The Production Process

The conversion of the backfile archive of the scholarly journal literature available through JSTOR takes place at two sites:
The process begins in New York, where negotiations between JSTOR's Director of Publisher Relations and journal publishers result in a non-exclusive license for JSTOR to undertake the conversion of a particular title from paper to digital format and then make it available to the scholarly community.

Physical copies of the title are first solicited directly from the publisher; however, in the case of missing or damaged issues, JSTOR purchases copies from a variety of periodical replacement services. JSTOR also accepts loans or donations of back issues needed from a variety of sources, including JSTOR participating institutions.

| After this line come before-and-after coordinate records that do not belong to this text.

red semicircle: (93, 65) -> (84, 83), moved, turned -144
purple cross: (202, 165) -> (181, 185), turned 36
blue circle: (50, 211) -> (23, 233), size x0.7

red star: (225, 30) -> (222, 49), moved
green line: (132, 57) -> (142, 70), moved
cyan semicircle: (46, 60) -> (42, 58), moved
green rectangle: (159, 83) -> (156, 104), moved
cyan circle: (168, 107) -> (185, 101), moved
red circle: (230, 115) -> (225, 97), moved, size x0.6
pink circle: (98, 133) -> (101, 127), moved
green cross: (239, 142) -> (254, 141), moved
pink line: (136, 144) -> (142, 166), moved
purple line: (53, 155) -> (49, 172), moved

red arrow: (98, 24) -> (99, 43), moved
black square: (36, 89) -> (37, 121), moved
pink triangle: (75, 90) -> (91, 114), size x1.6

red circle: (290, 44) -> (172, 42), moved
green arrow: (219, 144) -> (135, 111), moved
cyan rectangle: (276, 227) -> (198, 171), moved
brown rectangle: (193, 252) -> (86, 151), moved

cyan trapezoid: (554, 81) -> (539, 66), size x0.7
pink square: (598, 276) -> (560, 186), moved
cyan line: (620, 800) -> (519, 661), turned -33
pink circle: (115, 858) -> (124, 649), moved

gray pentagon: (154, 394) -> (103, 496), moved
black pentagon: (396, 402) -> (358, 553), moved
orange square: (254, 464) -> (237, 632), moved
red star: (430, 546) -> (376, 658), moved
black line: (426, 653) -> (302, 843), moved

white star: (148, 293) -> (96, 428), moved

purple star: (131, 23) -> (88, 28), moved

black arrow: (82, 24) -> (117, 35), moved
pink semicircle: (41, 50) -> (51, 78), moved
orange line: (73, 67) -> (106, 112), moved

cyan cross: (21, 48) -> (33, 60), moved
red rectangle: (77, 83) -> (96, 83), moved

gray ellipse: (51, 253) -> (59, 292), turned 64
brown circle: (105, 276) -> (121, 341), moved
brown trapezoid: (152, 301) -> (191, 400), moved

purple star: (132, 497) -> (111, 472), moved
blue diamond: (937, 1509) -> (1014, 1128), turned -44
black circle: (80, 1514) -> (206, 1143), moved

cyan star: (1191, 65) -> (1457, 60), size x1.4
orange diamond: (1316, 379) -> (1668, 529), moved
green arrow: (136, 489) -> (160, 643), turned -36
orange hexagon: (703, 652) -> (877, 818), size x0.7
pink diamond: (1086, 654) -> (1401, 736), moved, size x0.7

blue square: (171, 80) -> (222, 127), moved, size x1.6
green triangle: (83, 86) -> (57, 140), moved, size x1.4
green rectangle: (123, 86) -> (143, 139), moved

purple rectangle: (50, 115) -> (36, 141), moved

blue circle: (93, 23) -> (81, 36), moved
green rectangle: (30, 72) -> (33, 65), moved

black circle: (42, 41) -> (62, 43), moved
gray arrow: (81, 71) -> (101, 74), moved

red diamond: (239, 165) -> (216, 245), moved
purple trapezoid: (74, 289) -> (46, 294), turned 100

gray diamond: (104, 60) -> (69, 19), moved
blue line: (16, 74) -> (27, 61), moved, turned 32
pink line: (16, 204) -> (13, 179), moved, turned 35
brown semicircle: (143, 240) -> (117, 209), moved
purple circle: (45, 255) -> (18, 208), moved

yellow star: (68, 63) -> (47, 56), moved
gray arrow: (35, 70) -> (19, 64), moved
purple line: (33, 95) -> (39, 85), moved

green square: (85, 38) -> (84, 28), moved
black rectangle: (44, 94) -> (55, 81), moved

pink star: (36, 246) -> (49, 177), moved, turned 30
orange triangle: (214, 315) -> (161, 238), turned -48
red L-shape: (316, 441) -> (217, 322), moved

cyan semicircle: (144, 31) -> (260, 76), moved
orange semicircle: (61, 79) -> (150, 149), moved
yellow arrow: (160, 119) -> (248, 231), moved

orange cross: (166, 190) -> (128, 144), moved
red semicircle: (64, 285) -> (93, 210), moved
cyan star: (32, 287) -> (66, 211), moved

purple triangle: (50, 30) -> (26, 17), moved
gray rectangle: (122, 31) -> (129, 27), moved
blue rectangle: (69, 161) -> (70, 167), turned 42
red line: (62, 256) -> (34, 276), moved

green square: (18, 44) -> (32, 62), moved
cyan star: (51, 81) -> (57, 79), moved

These copies arrive in Ann Arbor, where JSTOR production staff inventory them to confirm that a complete run of the title exists. Through a page-by-page examination of each issue, a publication record is created for the title. Preservation concerns are addressed during this part of the process and scanning guidelines are created. A production librarian, a serials specialist on the JSTOR staff, examines the structure of each title and creates appropriate indexing guidelines, matching the indexing specifications used by JSTOR to each individual title and article. Then, each journal title is shipped to a contractor for scanning and data entry.

At the contractor's facility, the physical journal volumes are disbound and separated into discrete issue units. Each page is scanned at 600 dpi resolution, with meticulous attention to quality. Page images are checked for marks, folds, or skewing, and are rejected if deemed unacceptable.

Subsequently, a table of contents file, which includes bibliographic citation information and an item type identifier (full length article, book review, advertisement, etc.) — as well as key words and abstracts if these exist in the original publication — is keyed for each article in the journal run. The indexing guidelines, created for each title by JSTOR production librarians, ensure that the components of this table of contents file will facilitate more effective searching and browsing in the digital environment. All digital files created by the contractor — the page images and the table of contents files — are downloaded to CD-ROM for shipment back to the JSTOR production facility.

The final part of the JSTOR production process again happens at the JSTOR production facilities, where files are uploaded from CD-ROM to the JSTOR file servers. An intensive quality control process verifies both the quality of the page images and the accuracy of the information contained in the keyed table of contents files. Once an initial quality control check has been performed and the data judged acceptable, each page image is then processed by optical character recognition (OCR) software in order to create full-text for searching. Generally, the OCR program yields a 97% accuracy rate, with some journals having OCR files that are 99.95% accurate, or about one error in every 2,000 characters. Although this level of accuracy is not high enough for presentation to users, it has proven to be quite satisfactory for searching.

When further quality control reviews have been completed and the files have been compressed using Cartesian Perceptual Compression, the availability of the title is announced to JSTOR participants.

Last updated February 9, 2004.